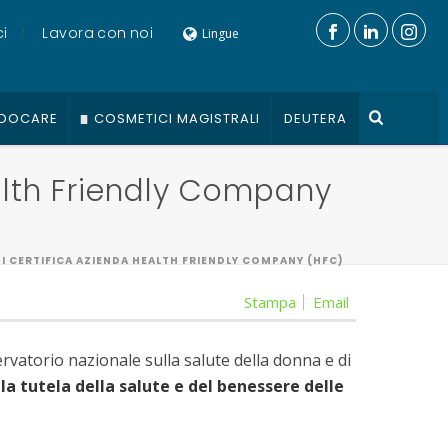
i
Lavora con noi
Lingue
DOCARE
COSMETICI MAGISTRALI
DEUTERA
alth Friendly Company
I CERTIFICA AZIENDA HEALTH FRIENDLY COMPANY (HFC)
Stampa
Email
ervatorio nazionale sulla salute della donna e di
la tutela della salute e del benessere delle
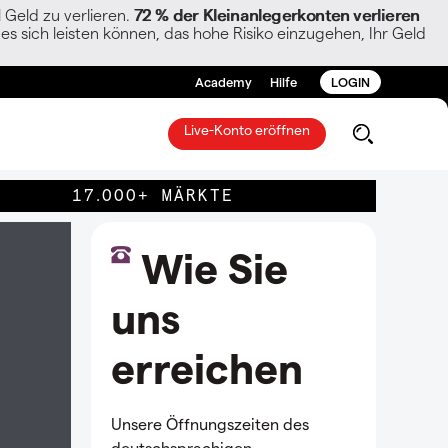
Geld zu verlieren.
72 % der Kleinanlegerkonten verlieren
es sich leisten können, das hohe Risiko einzugehen, Ihr Geld
Academy
Hilfe
LOGIN
Live-Konto eröffnen
17.000+ MÄRKTE
Wie Sie
uns
erreichen
Unsere Öffnungszeiten des
deutschsprachigen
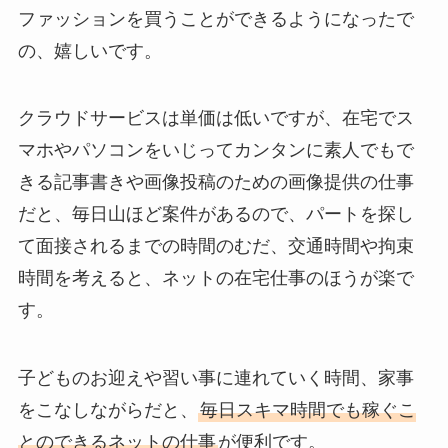
ファッションを買うことができるようになったで
の、嬉しいです。
クラウドサービスは単価は低いですが、在宅でス
マホやパソコンをいじってカンタンに素人でもで
きる記事書きや画像投稿のための画像提供の仕事
だと、毎日山ほど案件があるので、パートを探し
て面接されるまでの時間のむだ、交通時間や拘束
時間を考えると、ネットの在宅仕事のほうが楽で
す。
子どものお迎えや習い事に連れていく時間、家事
をこなしながらだと、
毎日スキマ時間でも稼ぐこ
とのできるネットの仕事
が便利です。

────────────────────────────────────────

▶ **INSTRUCTIONS TO FOLLOW**
Please write out only the material above, exactly, from its first line through the line that contains "毎日スキマ時間でも稼ぐこ", and include no pictures.

▶ **RESPONSE**
i
Lavora con noi
Lingue
DOCARE
COSMETICI MAGISTRALI
DEUTERA
alth Friendly Company
I CERTIFICA AZIENDA HEALTH FRIENDLY COMPANY (HFC)
Stampa
Email
ervatorio nazionale sulla salute della donna e di
la tutela della salute e del benessere delle
Geld zu verlieren.
72 % der Kleinanlegerkonten verlieren
es sich leisten können, das hohe Risiko einzugehen, Ihr Geld
Academy
Hilfe
LOGIN
Live-Konto eröffnen
17.000+ MÄRKTE
Wie Sie
uns
erreichen
Unsere Öffnungszeiten des
deutschsprachigen
ファッションを買うことができるようになったで
の、嬉しいです。
クラウドサービスは単価は低いですが、在宅でス
マホやパソコンをいじってカンタンに素人でもで
きる記事書きや画像投稿のための画像提供の仕事
だと、毎日山ほど案件があるので、パートを探し
て面接されるまでの時間のむだ、交通時間や拘束
時間を考えると、ネットの在宅仕事のほうが楽で
す。
子どものお迎えや習い事に連れていく時間、家事
をこなしながらだと、
毎日スキマ時間でも稼ぐこ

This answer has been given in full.